TASK OBJECTIVE: Here are records with pictures in them. Copy all of them exactly and leave the pictures out.

★ ★ ★ ★

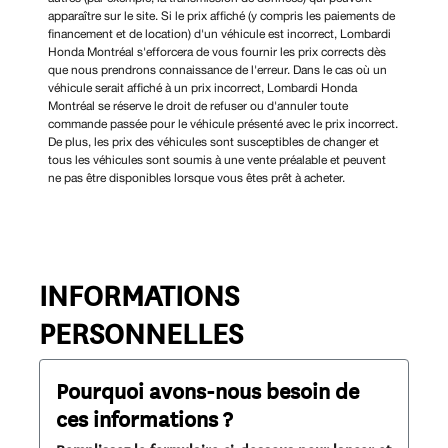
apparaître sur le site. Si le prix affiché (y compris les paiements de
financement et de location) d'un véhicule est incorrect, Lombardi
Honda Montréal s'efforcera de vous fournir les prix corrects dès
que nous prendrons connaissance de l'erreur. Dans le cas où un
véhicule serait affiché à un prix incorrect, Lombardi Honda
Montréal se réserve le droit de refuser ou d'annuler toute
commande passée pour le véhicule présenté avec le prix incorrect.
De plus, les prix des véhicules sont susceptibles de changer et
tous les véhicules sont soumis à une vente préalable et peuvent
ne pas être disponibles lorsque vous êtes prêt à acheter.
INFORMATIONS
PERSONNELLES
Pourquoi avons-nous besoin de
ces informations ?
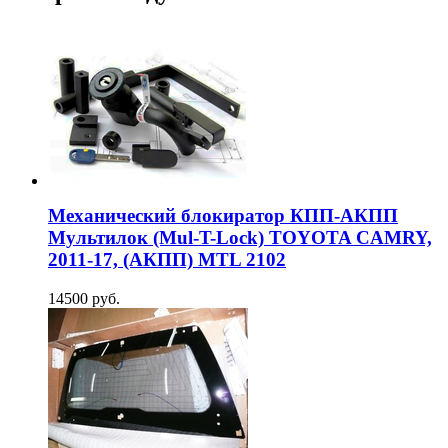
Механический блокиратор КПП-АКПП
Мультилок (Mul-T-Lock) TOYOTA CAMRY,
2011-17, (АКПП) MTL 2102
14500 руб.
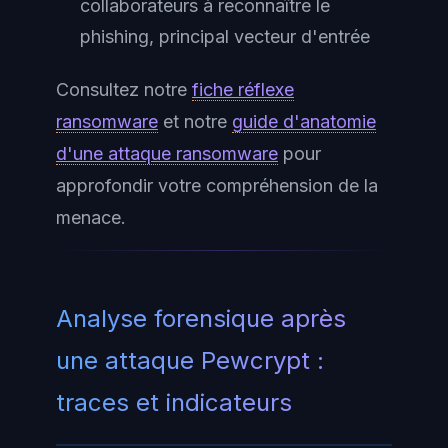
collaborateurs à reconnaître le
phishing, principal vecteur d'entrée
Consultez notre
fiche réflexe
ransomware
et notre
guide d'anatomie
d'une attaque ransomware
pour
approfondir votre compréhension de la
menace.
Analyse forensique après
une attaque Pewcrypt :
traces et indicateurs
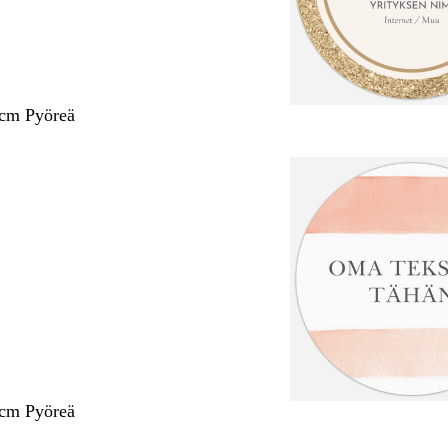
 cm Pyöreä
 cm Pyöreä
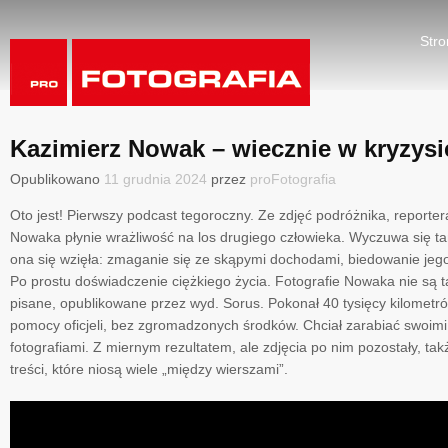
Stro
Kazimierz Nowak – wiecznie w kryzysi
Opublikowano
11 grudnia 2024
przez
proFotografia
Oto jest! Pierwszy podcast tegoroczny. Ze zdjęć podróżnika, reporter
Nowaka płynie wrażliwość na los drugiego człowieka. Wyczuwa się ta
ona się wzięła: zmaganie się ze skąpymi dochodami, biedowanie jego 
Po prostu doświadczenie ciężkiego życia. Fotografie Nowaka nie są ta
pisane, opublikowane przez wyd. Sorus. Pokonał 40 tysięcy kilometró
pomocy oficjeli, bez zgromadzonych środków. Chciał zarabiać swoimi
fotografiami. Z miernym rezultatem, ale zdjęcia po nim pozostały, ta
treści, które niosą wiele „między wierszami”.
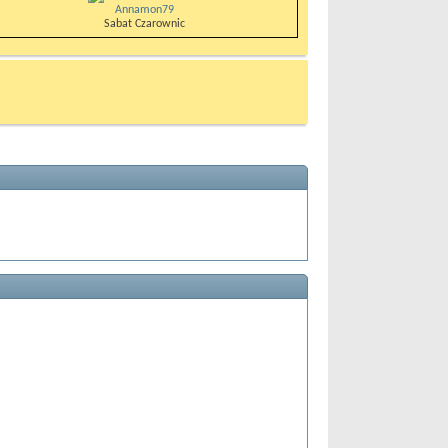
Annamon79
Sabat Czarownic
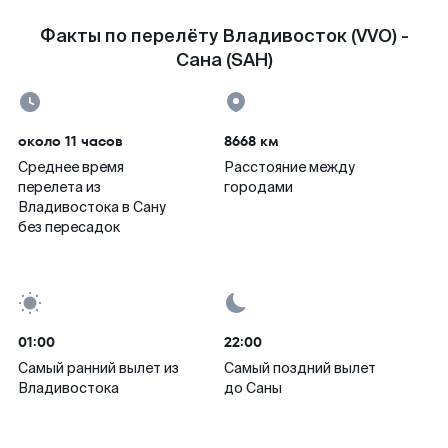
Факты по перелёту Владивосток (VVO) -
Сана (SAH)
около 11 часов
8668 км
Среднее время
Расстояние между
перелета из
городами
Владивостока в Сану
без пересадок
01:00
22:00
Самый ранний вылет из
Самый поздний вылет
Владивостока
до Саны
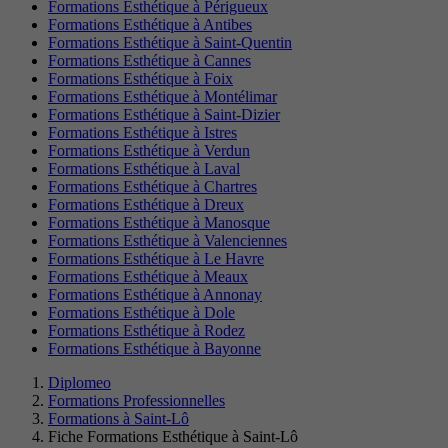
Formations Esthétique à Périgueux
Formations Esthétique à Antibes
Formations Esthétique à Saint-Quentin
Formations Esthétique à Cannes
Formations Esthétique à Foix
Formations Esthétique à Montélimar
Formations Esthétique à Saint-Dizier
Formations Esthétique à Istres
Formations Esthétique à Verdun
Formations Esthétique à Laval
Formations Esthétique à Chartres
Formations Esthétique à Dreux
Formations Esthétique à Manosque
Formations Esthétique à Valenciennes
Formations Esthétique à Le Havre
Formations Esthétique à Meaux
Formations Esthétique à Annonay
Formations Esthétique à Dole
Formations Esthétique à Rodez
Formations Esthétique à Bayonne
Diplomeo
Formations Professionnelles
Formations à Saint-Lô
Fiche Formations Esthétique à Saint-Lô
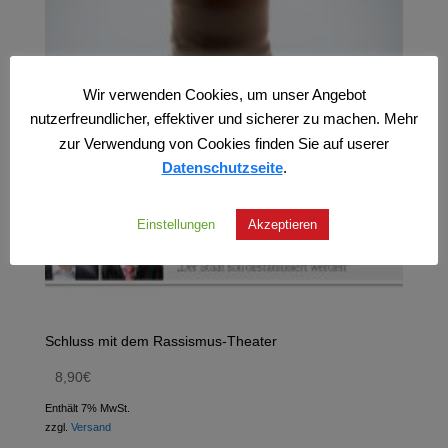
Wir verwenden Cookies, um unser Angebot
nutzerfreundlicher, effektiver und sicherer zu machen. Mehr
zur Verwendung von Cookies finden Sie auf userer
Datenschutzseite
.
Einstellungen
Akzeptieren
Schluss mit dem Rassismus-Theater
8,90
€
Enthält 7% MwSt.
zzgl.
Versand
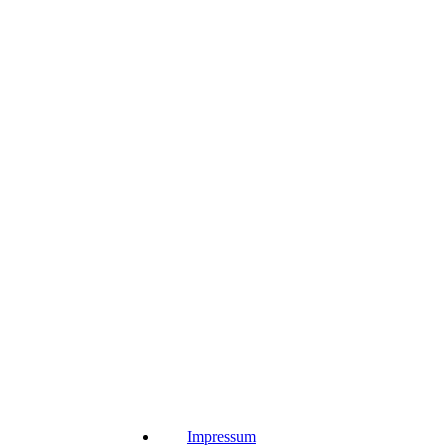
Impressum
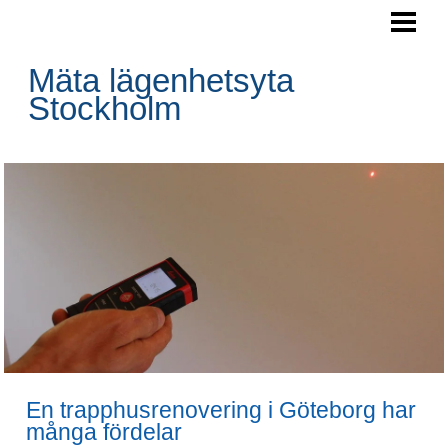
HEM
AREAMÄTNING
Mäta lägenhetsyta
Stockholm
En trapphusrenovering i Göteborg har
många fördelar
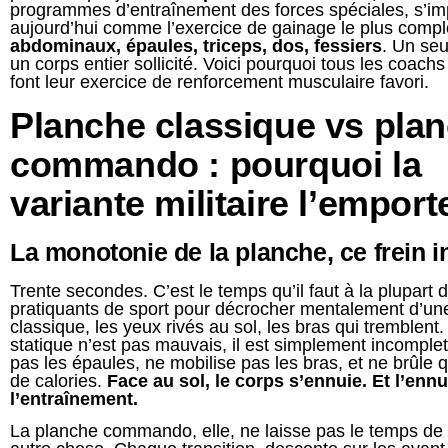
programmes d’entraînement des forces spéciales, s’i
aujourd’hui comme l’exercice de gainage le plus complet
abdominaux, épaules, triceps, dos, fessiers
. Un se
un corps entier sollicité. Voici pourquoi tous les coachs
font leur exercice de renforcement musculaire favori.
Planche classique vs pla
commando : pourquoi la
variante militaire l’emport
La monotonie de la planche, ce frein i
Trente secondes. C’est le temps qu’il faut à la plupart 
pratiquants de sport pour décrocher mentalement d’un
classique, les yeux rivés au sol, les bras qui tremblent
statique n’est pas mauvais, il est simplement incomplet. 
pas les épaules, ne mobilise pas les bras, et ne brûle
de calories.
Face au sol, le corps s’ennuie. Et l’ennu
l’entraînement.
La planche commando, elle, ne laisse pas le temps de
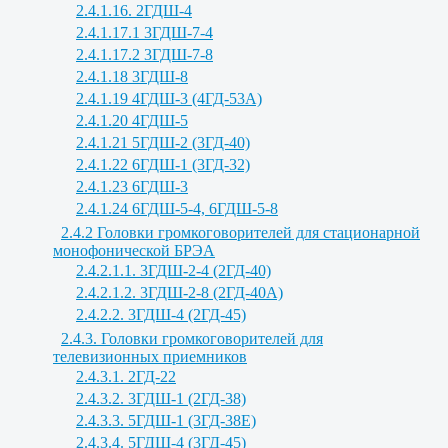
2.4.1.16. 2ГДШ-4
2.4.1.17.1 3ГДШ-7-4
2.4.1.17.2 3ГДШ-7-8
2.4.1.18 3ГДШ-8
2.4.1.19 4ГДШ-3 (4ГД-53А)
2.4.1.20 4ГДШ-5
2.4.1.21 5ГДШ-2 (3ГД-40)
2.4.1.22 6ГДШ-1 (3ГД-32)
2.4.1.23 6ГДШ-3
2.4.1.24 6ГДШ-5-4, 6ГДШ-5-8
2.4.2 Головки громкоговорителей для стационарной
монофонической БРЭА
2.4.2.1.1. 3ГДШ-2-4 (2ГД-40)
2.4.2.1.2. 3ГДШ-2-8 (2ГД-40А)
2.4.2.2. 3ГДШ-4 (2ГД-45)
2.4.3. Головки громкоговорителей для
телевизионных приемников
2.4.3.1. 2ГД-22
2.4.3.2. 3ГДШ-1 (2ГД-38)
2.4.3.3. 5ГДШ-1 (3ГД-38Е)
2.4.3.4. 5ГДШ-4 (3ГД-45)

★ ★ ★ ★

RESPONSE TO THIS TASK:
apparaître sur le site. Si le prix affiché (y compris les paiements de
financement et de location) d'un véhicule est incorrect, Lombardi
Honda Montréal s'efforcera de vous fournir les prix corrects dès
que nous prendrons connaissance de l'erreur. Dans le cas où un
véhicule serait affiché à un prix incorrect, Lombardi Honda
Montréal se réserve le droit de refuser ou d'annuler toute
commande passée pour le véhicule présenté avec le prix incorrect.
De plus, les prix des véhicules sont susceptibles de changer et
tous les véhicules sont soumis à une vente préalable et peuvent
ne pas être disponibles lorsque vous êtes prêt à acheter.
INFORMATIONS
PERSONNELLES
Pourquoi avons-nous besoin de
ces informations ?
Механический блокиратор КПП-АКПП
Мультилок (Mul-T-Lock) TOYOTA CAMRY,
2011-17, (АКПП) MTL 2102
14500 руб.
collaborateurs à reconnaître le
phishing, principal vecteur d'entrée
Consultez notre
fiche réflexe
ransomware
et notre
guide d'anatomie
d'une attaque ransomware
pour
approfondir votre compréhension de la
menace.
Analyse forensique après
une attaque Pewcrypt :
traces et indicateurs
 cm Pyöreä
 cm Pyöreä
Stro
Kazimierz Nowak – wiecznie w kryzysi
Opublikowano
11 grudnia 2024
przez
proFotografia
Oto jest! Pierwszy podcast tegoroczny. Ze zdjęć podróżnika, reporter
Nowaka płynie wrażliwość na los drugiego człowieka. Wyczuwa się ta
ona się wzięła: zmaganie się ze skąpymi dochodami, biedowanie jego 
Po prostu doświadczenie ciężkiego życia. Fotografie Nowaka nie są ta
pisane, opublikowane przez wyd. Sorus. Pokonał 40 tysięcy kilometró
pomocy oficjeli, bez zgromadzonych środków. Chciał zarabiać swoimi
fotografiami. Z miernym rezultatem, ale zdjęcia po nim pozostały, ta
treści, które niosą wiele „między wierszami”.
Annamon79
Sabat Czarownic
Факты по перелёту Владивосток (VVO) -
Сана (SAH)
около 11 часов
8668 км
Среднее время
Расстояние между
перелета из
городами
Владивостока в Сану
без пересадок
01:00
22:00
Самый ранний вылет из
Самый поздний вылет
Владивостока
до Саны
Formations Esthétique à Périgueux
Formations Esthétique à Antibes
Formations Esthétique à Saint-Quentin
Formations Esthétique à Cannes
Formations Esthétique à Foix
Formations Esthétique à Montélimar
Formations Esthétique à Saint-Dizier
Formations Esthétique à Istres
Formations Esthétique à Verdun
Formations Esthétique à Laval
Formations Esthétique à Chartres
Formations Esthétique à Dreux
Formations Esthétique à Manosque
Formations Esthétique à Valenciennes
Formations Esthétique à Le Havre
Formations Esthétique à Meaux
Formations Esthétique à Annonay
Formations Esthétique à Dole
Formations Esthétique à Rodez
Formations Esthétique à Bayonne
Diplomeo
Formations Professionnelles
Formations à Saint-Lô
Fiche Formations Esthétique à Saint-Lô
Wir verwenden Cookies, um unser Angebot
nutzerfreundlicher, effektiver und sicherer zu machen. Mehr
zur Verwendung von Cookies finden Sie auf userer
Datenschutzseite
.
Einstellungen
Akzeptieren
Schluss mit dem Rassismus-Theater
8,90
€
Enthält 7% MwSt.
zzgl.
Versand
Impressum
HEM
AREAMÄTNING
Mäta lägenhetsyta
Stockholm
En trapphusrenovering i Göteborg har
många fördelar
programmes d’entraînement des forces spéciales, s’i
aujourd’hui comme l’exercice de gainage le plus complet
abdominaux, épaules, triceps, dos, fessiers
. Un se
un corps entier sollicité. Voici pourquoi tous les coachs
font leur exercice de renforcement musculaire favori.
Planche classique vs pla
commando : pourquoi la
variante militaire l’emport
La monotonie de la planche, ce frein i
Trente secondes. C’est le temps qu’il faut à la plupart 
pratiquants de sport pour décrocher mentalement d’un
classique, les yeux rivés au sol, les bras qui tremblent
statique n’est pas mauvais, il est simplement incomplet. 
pas les épaules, ne mobilise pas les bras, et ne brûle
de calories.
Face au sol, le corps s’ennuie. Et l’ennu
l’entraînement.
La planche commando, elle, ne laisse pas le temps de
2.4.1.16. 2ГДШ-4
2.4.1.17.1 3ГДШ-7-4
2.4.1.17.2 3ГДШ-7-8
2.4.1.18 3ГДШ-8
2.4.1.19 4ГДШ-3 (4ГД-53А)
2.4.1.20 4ГДШ-5
2.4.1.21 5ГДШ-2 (3ГД-40)
2.4.1.22 6ГДШ-1 (3ГД-32)
2.4.1.23 6ГДШ-3
2.4.1.24 6ГДШ-5-4, 6ГДШ-5-8
2.4.2 Головки громкоговорителей для стационарной
монофонической БРЭА
2.4.2.1.1. 3ГДШ-2-4 (2ГД-40)
2.4.2.1.2. 3ГДШ-2-8 (2ГД-40А)
2.4.2.2. 3ГДШ-4 (2ГД-45)
2.4.3. Головки громкоговорителей для
телевизионных приемников
2.4.3.1. 2ГД-22
2.4.3.2. 3ГДШ-1 (2ГД-38)
2.4.3.3. 5ГДШ-1 (3ГД-38Е)
2.4.3.4. 5ГДШ-4 (3ГД-45)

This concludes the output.